The gam function will silently remove these missing values anytime SlopeAspect is a predictor in the model. Models that are fit to different sets of observations cannot be compared using significance testing or AIC. Fortunately the anova function warns us if we try to compare models fit to different data.
It makes sense to test SlopeAspect first because if it can be dropped then the remaining variables can be examined using the full data set. To make models with and without SlopeAspect comparable I need to explicitly remove the observations that have missing values for SlopeAspect before fitting the model without SlopeAspect.
If we try to use the anova function to compare this model against the full model we get a surprise. Depending on the order the models are entered we either get a negative value for the change in deviance or a negative value for the difference in degrees of freedom and no reported p-value.
Model 1: Occupied_Unoccupied ~ s(TotalCanopy) + s(WildIndigoSize) + s(NearestWildIndigo) +
s(DistanceNearestTree) + s(DirectionTree, k = 8) + s(Slope)
Model 2: Occupied_Unoccupied ~ s(TotalCanopy) + s(WildIndigoSize) + s(NearestWildIndigo) +
s(DistanceNearestTree) + s(DirectionTree, k = 8) + s(Slope) +
s(SlopeAspect, k = 8)
Resid. Df Resid. Dev Df Deviance Pr(>Chi)
1 317.2 211.64
2 316.5 212.64 0.70243 -1.0034
Model 1: Occupied_Unoccupied ~ s(TotalCanopy) + s(WildIndigoSize) + s(NearestWildIndigo) +
s(DistanceNearestTree) + s(DirectionTree, k = 8) + s(Slope) +
s(SlopeAspect, k = 8)
Model 2: Occupied_Unoccupied ~ s(TotalCanopy) + s(WildIndigoSize) + s(NearestWildIndigo) +
s(DistanceNearestTree) + s(DirectionTree, k = 8) + s(Slope)
Resid. Df Resid. Dev Df Deviance Pr(>Chi)
1 316.5 212.64
2 317.2 211.64 -0.70243 1.0034
If we examine the log-likelihoods and AIC we see that we have apparently obtained the impossible. The more complicated of the two nested models has a lower log-likelihood.
The explanation for this is that the models we're comparing are not truly nested. Each model has its own set of smoothing parameters and these changed when the SlopeAspect variable was removed.
Apparently the presence of SlopeAspect put a constraint on the smoothing parameters of the other smooths that was lifted when SlopeAspect was excluded from the model.

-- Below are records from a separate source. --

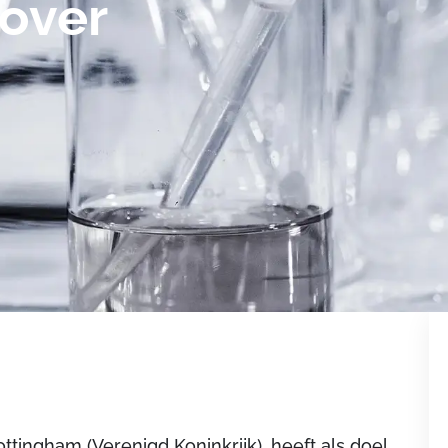
 over
tingham (Verenigd Koninkrijk), heeft als doel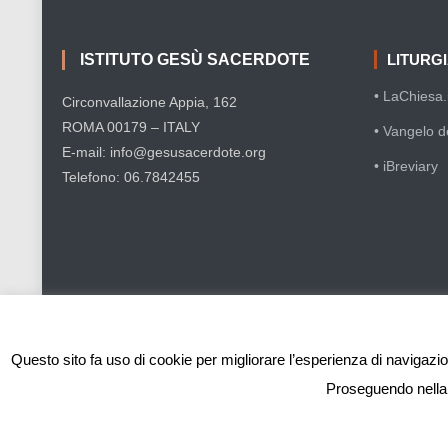
ISTITUTO GESÙ SACERDOTE
LITURG
• LaChiesa.i
Circonvallazione Appia, 162
ROMA 00179 – ITALY
• Vangelo d
E-mail: info@gesusacerdote.org
• iBreviary
Telefono: 06.7842455
Questo sito fa uso di cookie per migliorare l’esperienza di navigazion
Proseguendo nella n
IGS - Istituto Gesù Sacerdote © Copyright 2019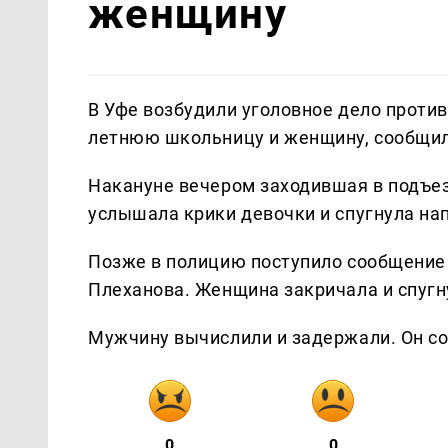
женщину
В Уфе возбудили уголовное дело против
летнюю школьницу и женщину, сообщи
Накануне вечером заходившая в подъе
услышала крики девочки и спугнула на
Позже в полицию поступило сообщение 
Плеханова. Женщина закричала и спугн
Мужчину вычислили и задержали. Он со
0
0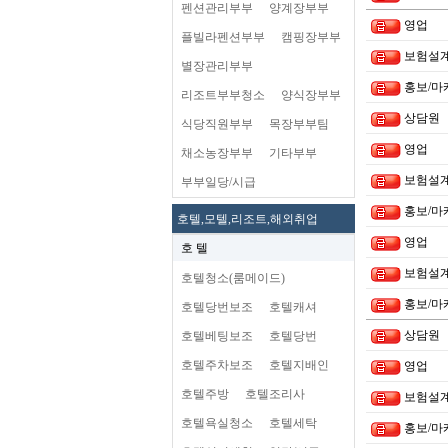
펜션관리부부
양계장부부
영업
플빌라펜션부부
캠핑장부부
보험설
별장관리부부
홍보/마
리조트부부청소
양식장부부
상담원
식당직원부부
목장부부팀
영업
채소농장부부
기타부부
보험설
부부일당/시급
홍보/마
호텔,모텔,리조트,해외취업
영업
호 텔
보험설
호텔청소(룸메이드)
홍보/마
호텔당번보조
호텔캐셔
상담원
호텔베팅보조
호텔당번
호텔주차보조
호텔지배인
영업
호텔주방
호텔조리사
보험설
호텔욕실청소
호텔세탁
홍보/마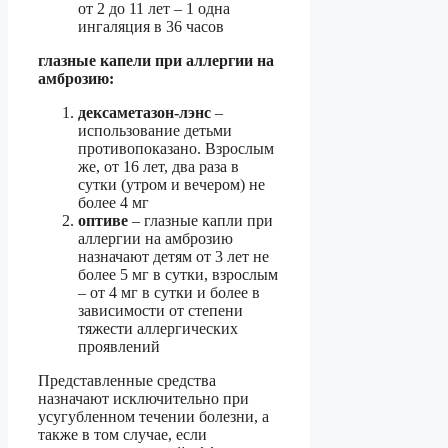
от 2 до 11 лет – 1 одна
ингаляция в 36 часов
глазные капели при аллергии на
амброзию:
дексаметазон-лэнс
–
использование детьми
противопоказано. Взрослым
же, от 16 лет, два раза в
сутки (утром и вечером) не
более 4 мг
оптиве
– глазные капли при
аллергии на амброзию
назначают детям от 3 лет не
более 5 мг в сутки, взрослым
– от 4 мг в сутки и более в
зависимости от степени
тяжести аллергических
проявлений
Представленные средства
назначают исключительно при
усугубленном течении болезни, а
также в том случае, если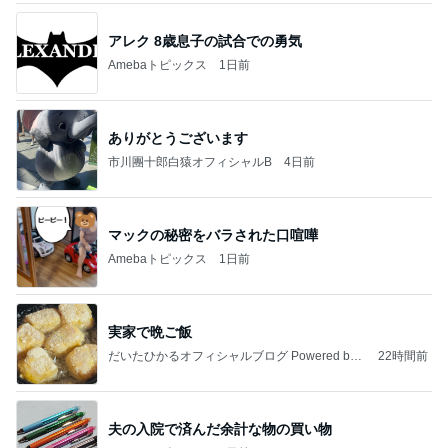
アレク 8歳息子の試合での勇気
Amebaトピックス
1日前
ありがとうございます
市川團十郎白猿オフィシャルB
4日前
マックの秘密をバラされた口喧嘩
Amebaトピックス
1日前
実家で晩ご飯
だいたひかるオフィシャルブログ Powered by
22時間前
Ameba
夫の入院で済んだ余計な物の買い物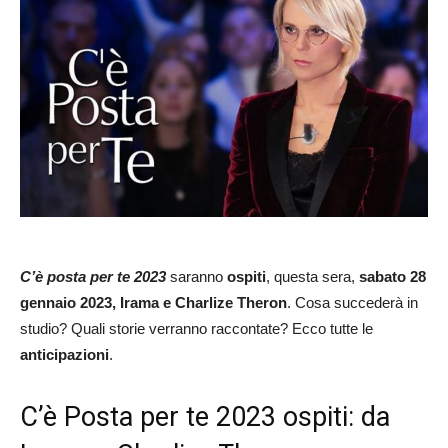
C’è posta per te 2023
saranno
ospiti
, questa sera,
sabato 28
gennaio 2023, Irama e Charlize Theron
. Cosa succederà in
studio? Quali storie verranno raccontate? Ecco tutte le
anticipazioni
.
C’è Posta per te 2023 ospiti: da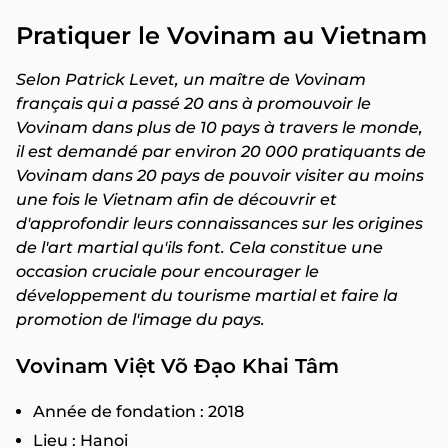
Pratiquer le Vovinam au Vietnam
Selon Patrick Levet, un maître de Vovinam
français qui a passé 20 ans à promouvoir le
Vovinam dans plus de 10 pays à travers le monde,
il est demandé par environ 20 000 pratiquants de
Vovinam dans 20 pays de pouvoir visiter au moins
une fois le Vietnam afin de découvrir et
d'approfondir leurs connaissances sur les origines
de l'art martial qu'ils font. Cela constitue une
occasion cruciale pour encourager le
développement du tourisme martial et faire la
promotion de l'image du pays.
Vovinam Việt Võ Đạo Khai Tâm
Année de fondation : 2018
Lieu : Hanoi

There are two ways to deal with this so that we can validly compare the models.
To determine how many knots we should use, I fit both two models using a range of knot settings, record the log-likelihood and difference in deviances that are obtained, and determine at what point we start getting reasonable results.
With the choice of 20 knots the change in deviance is positive and the log-likelihood of the larger model exceeds the log-likelihood of the simpler model. Increasing the number of knots to 25 has only a small additional effect. I refit both models using k = 20 for all of the smooths where it is possible to do so. Slope is clearly linear so I leave it alone.
Model 1: Occupied_Unoccupied ~ s(TotalCanopy, k = k) + s(WildIndigoSize,
k = k) + s(NearestWildIndigo, k = k) + s(DistanceNearestTree,
k = k) + s(DirectionTree, k = 8) + s(Slope)
Model 2: Occupied_Unoccupied ~ s(TotalCanopy, k = k) + s(WildIndigoSize,
k = k) + s(NearestWildIndigo, k = k) + s(DistanceNearestTree,
k = k) + s(DirectionTree, k = 8) + s(Slope) + s(SlopeAspect,
k = 8)
Resid. Df Resid. Dev Df Deviance Pr(>Chi)
1 317.46 213.44
2 316.42 212.53 1.0411 0.9129 0.3532
The results are now reasonable and we can conclude that SlopeAspect should be dropped.
We can make the models truly nested by forcing both models to use the same values of the smoothing parameters. The smoothing parameters are stored in the $sp component of the model object.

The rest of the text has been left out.